Perhaps this is why a new promise from the mayor’s office to partner with local property and business owners to facilitate change in the form of $11.5 in federal grant moneys on mid-Market is especially meaningful to some. The grants would make it easier for small businesses to open and run on mid-Market.
“People are pretty much in agreement in the notion that this area needs additional resources,” says Planning Director Rich Hillis. Mayor Gavin Newsom’s stated longterm plan is to have mid-Market redevelopment resurrected and rolling in about two years.
Other city hall plans include adding more space for the arts by helping existing institutions to expand and finding space for new groups, and possibly adding an art or antiques market to U.N. Plaza, in an effort to recreate the Heart of the City Farmer’s Market magic. “The biggest hurdles will be where tax increment funding is focused,” says Hillis. “And,” he adds, “making everyone happy.”
But creating that idyllic central city artery, the one a nave Jasper O’Farrell dreamed up more than 150 years ago, might come down to one variable missing from the equation, one that has eluded both uninterested politicians and opportunistic private developers for decades: housing.
“I don’t know if there is a way to make (Mid-Market) happen without people living there,” says Radulovich. Compared with the rest of San Francisco, the area is relatively devoid of housing. The majority of mid-Market’s buildings are zoned commercial — retail, office space.

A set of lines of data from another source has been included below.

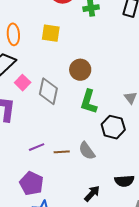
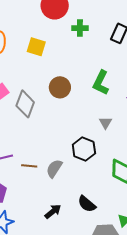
green L-shape: (89, 102) -> (101, 83), moved
gray semicircle: (87, 151) -> (54, 168), turned 60
black semicircle: (124, 181) -> (87, 204), turned 36

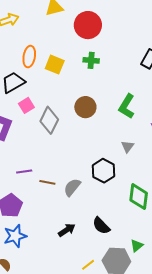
green cross: (80, 28) -> (91, 60), moved
yellow square: (36, 47) -> (55, 65), moved

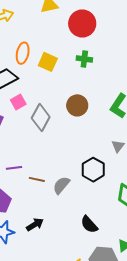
black arrow: (67, 230) -> (35, 225), moved

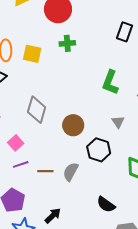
pink square: (18, 102) -> (16, 143), moved
brown circle: (77, 105) -> (73, 125), moved

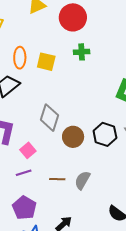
brown circle: (73, 125) -> (73, 137), moved
black hexagon: (99, 150) -> (105, 134), moved
purple line: (21, 164) -> (24, 173), moved

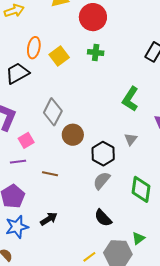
yellow square: (46, 62) -> (59, 56), turned 30
black hexagon: (105, 134) -> (103, 154), moved
gray semicircle: (82, 180) -> (102, 181), moved

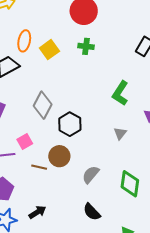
brown circle: (73, 135) -> (59, 156), moved
pink square: (26, 140) -> (25, 141), moved
black hexagon: (103, 154) -> (70, 124), moved

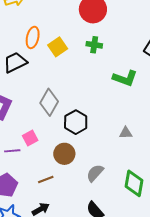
green L-shape: (120, 93) -> (125, 78), moved, turned -105
gray triangle: (120, 133) -> (126, 133), turned 48
brown line: (39, 167) -> (46, 180), moved, turned -35

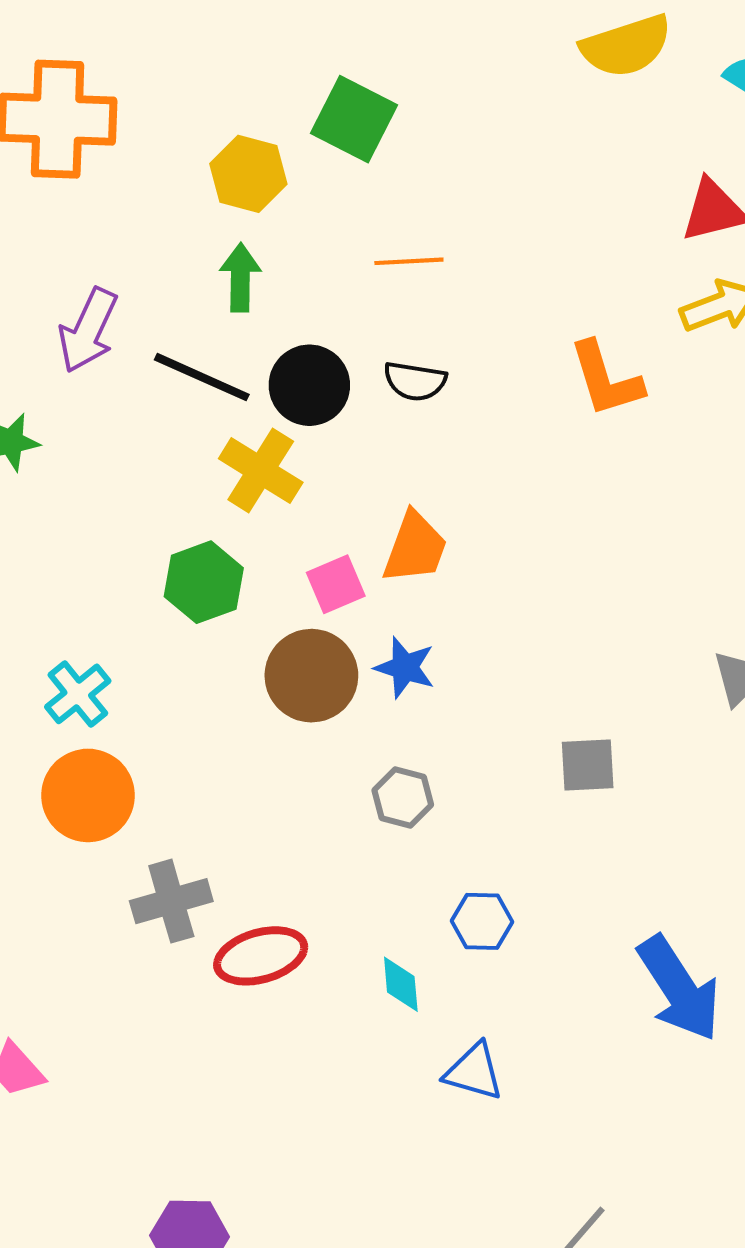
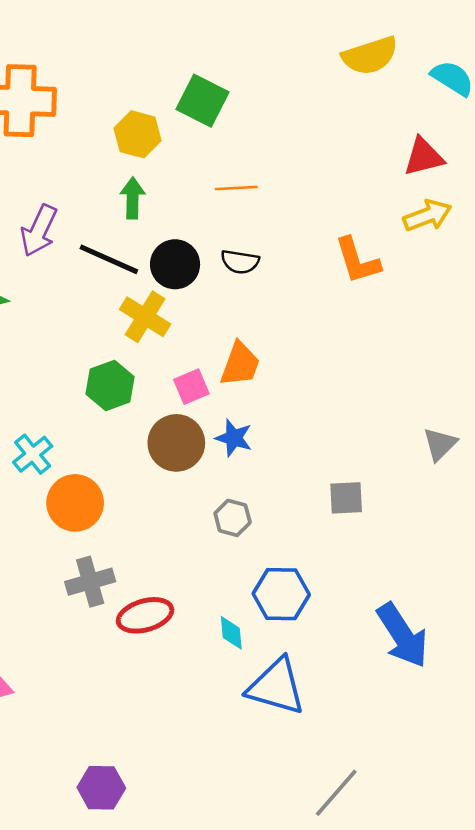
orange circle: (88, 795) -> (75, 503), moved
blue hexagon: (482, 921) -> (281, 594), size x1.5
blue triangle: (474, 1072) -> (276, 687), size x1.6

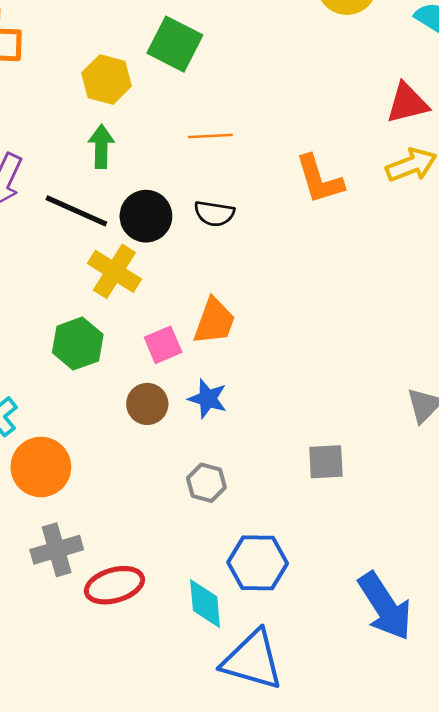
orange L-shape: (357, 261) -> (319, 179), moved
brown circle: (176, 443) -> (147, 404), size x0.7
cyan diamond: (231, 633) -> (205, 604), size x1.4

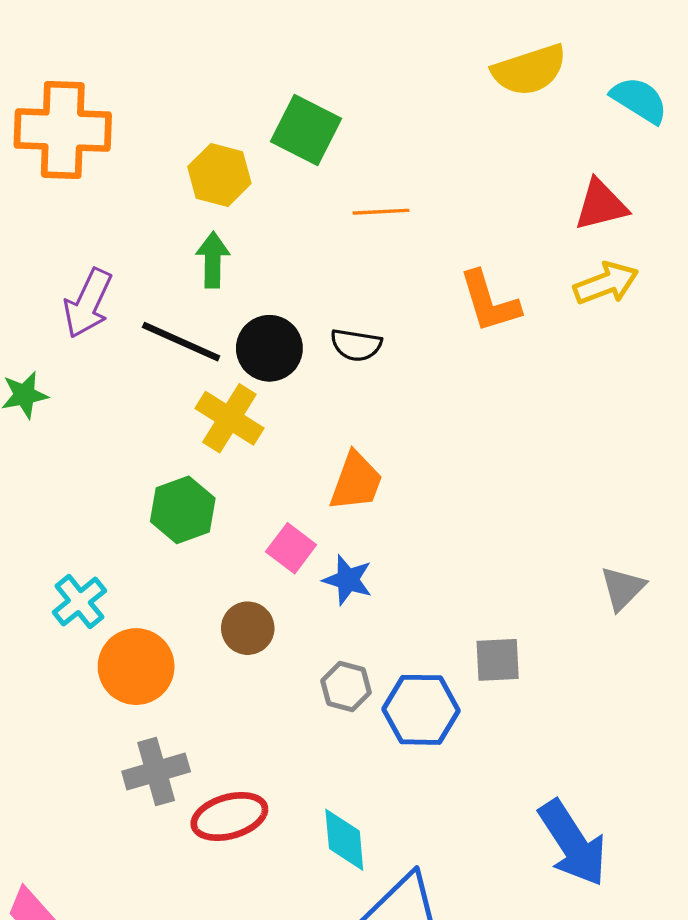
orange line: (210, 136) -> (381, 212), moved
pink square: (163, 345) -> (291, 548), moved, turned -30
brown circle: (147, 404) -> (248, 628), moved
blue hexagon: (258, 563) -> (421, 710), moved

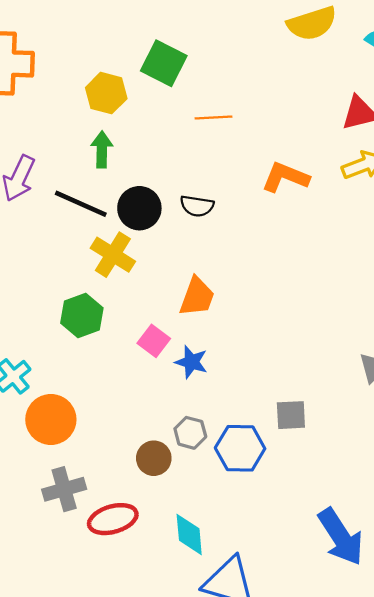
orange L-shape: (489, 302) -> (285, 177), turned 129
brown circle: (248, 628) -> (154, 458), moved

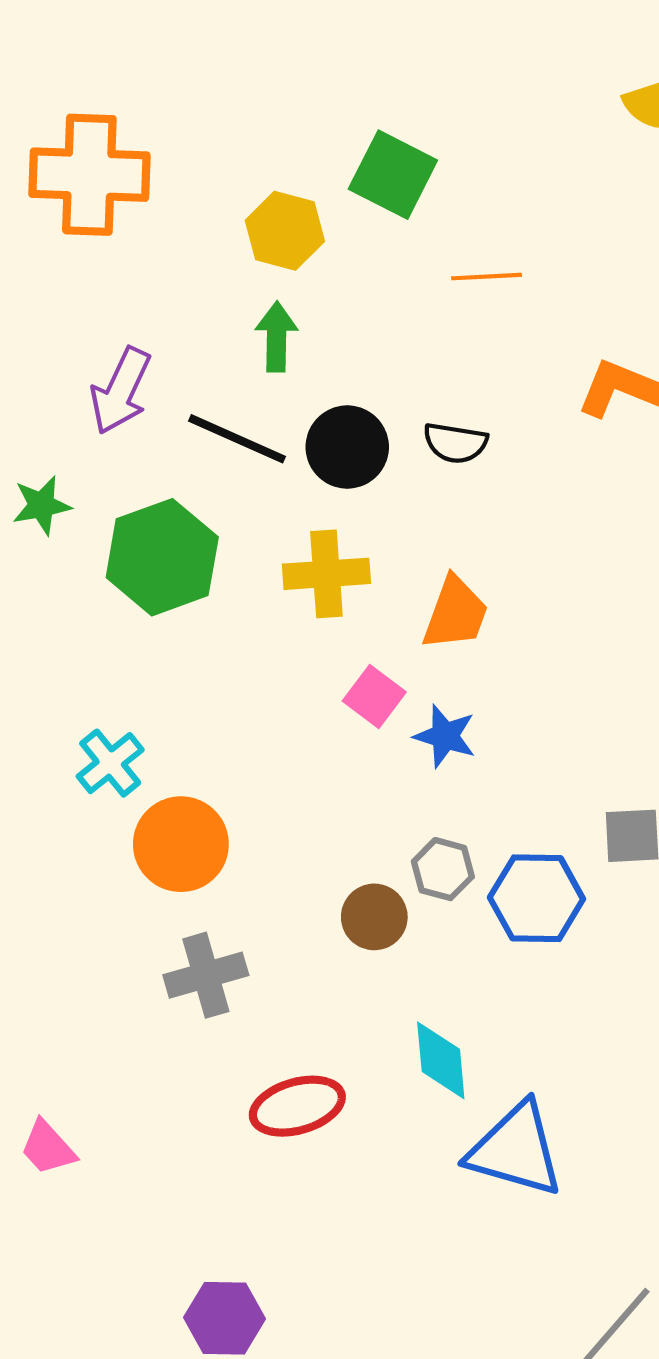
yellow cross: (113, 255) -> (326, 574), moved, turned -36
green hexagon: (82, 315) -> (162, 557), moved, size x1.4
red ellipse: (113, 519) -> (297, 1106), moved

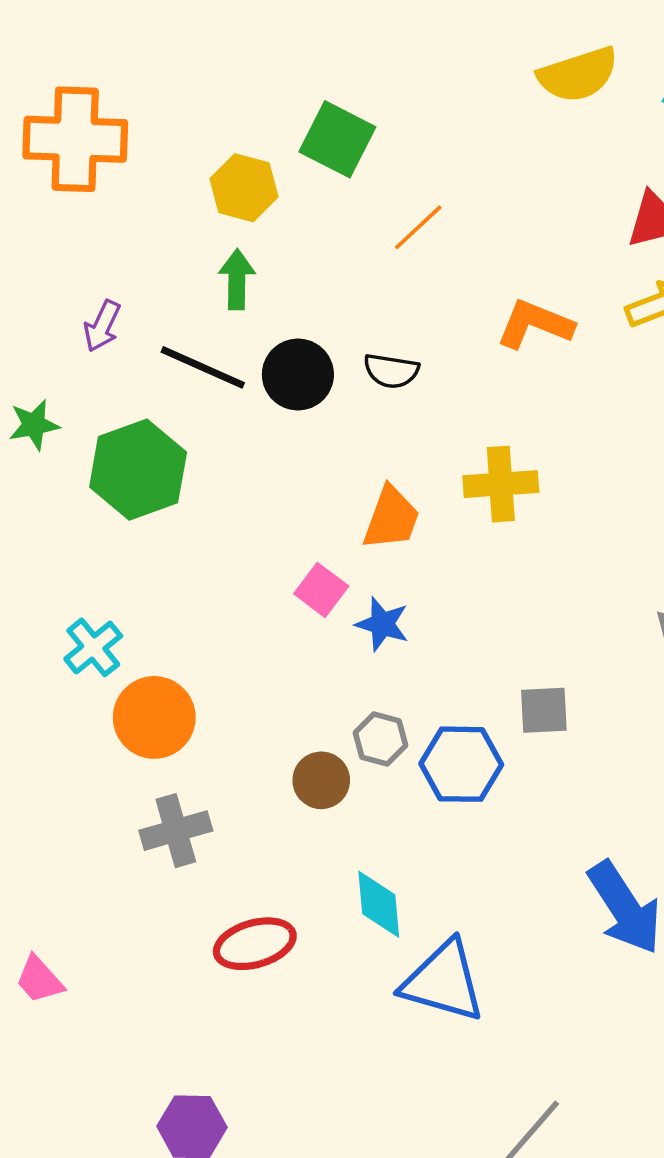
orange line: (487, 277) -> (418, 227), turned -40
purple arrow: (121, 391) -> (102, 326), size x0.7
yellow cross: (326, 574) -> (501, 484), moved

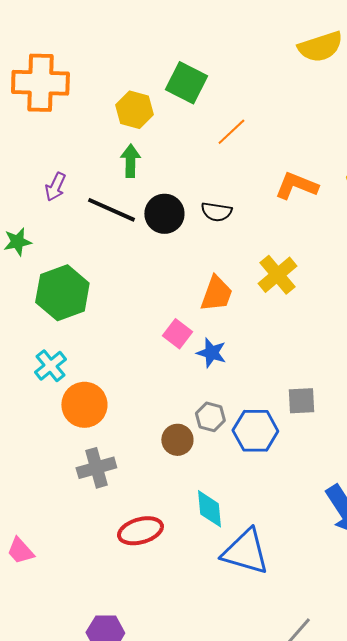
green hexagon: (138, 470) -> (62, 293), moved
yellow cross: (501, 484) -> (277, 275), turned -36

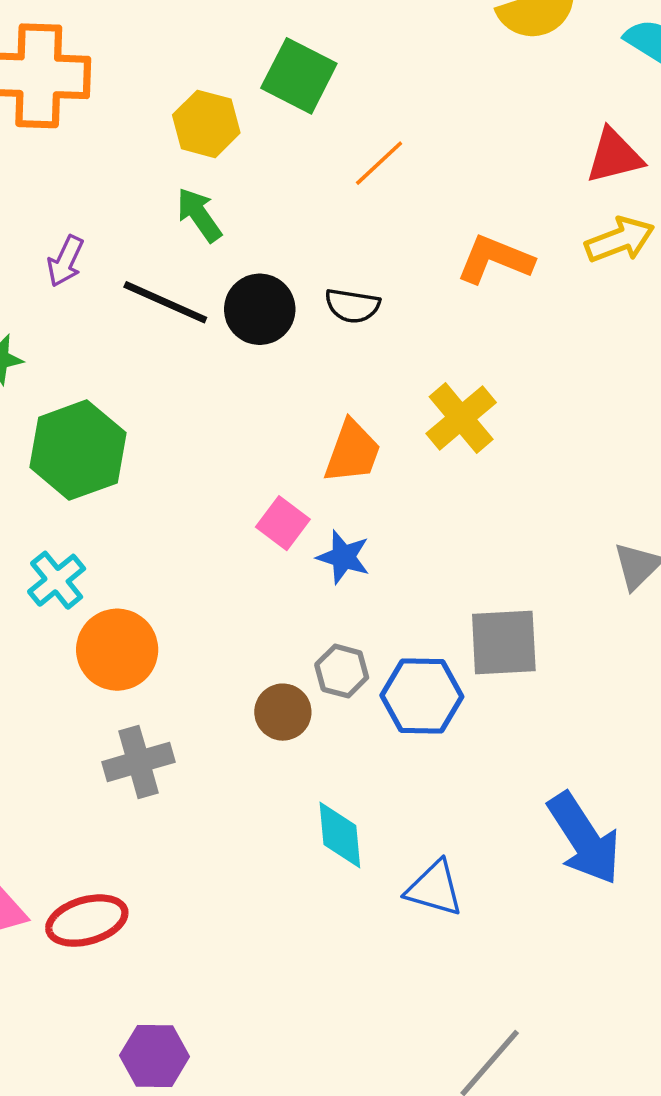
green arrow: (130, 161) -> (199, 215), turned -36
gray square: (301, 401) -> (504, 643), size x1.4
red ellipse: (140, 531) -> (87, 921), moved
blue triangle: (245, 552) -> (434, 888), moved, size x0.7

There are a few hundred units between life-work lofts, single room occupancy (SRO) hotels and rent-controlled apartments, many with long-time tenants. These relatively few tenants aren’t enough of a presence on the street, though, or in the mid-Market economy, to sustain restaurants and other “positive nighttime uses.”
“I think the City needs to develop good family housing or high-end downtown professional housing on both sides of Market in order to make it desirable to better businesses, round the clock,” says Proefrock.
With the addition of 4,000 new units in the forms of Trinity Place, the Fox Plaza addition, Crescent Heights and other planned projects, an influx of new San Franciscans might move in to the surrounding neighborhoods, people who inherently care about what happens on mid-Market after dark, people with the dollars to lure in those elusive cafes and bars.
Unfortunately, even when those units go up, it might be a while before they fill; the San Francisco new luxury condominium market is all but flooded with empties going for lower and lower prices.
Mid-Market has been patient this long — why not just a few years more? But for his part, David Addington won’t be waiting. He’s moving his family to mid-Market next month.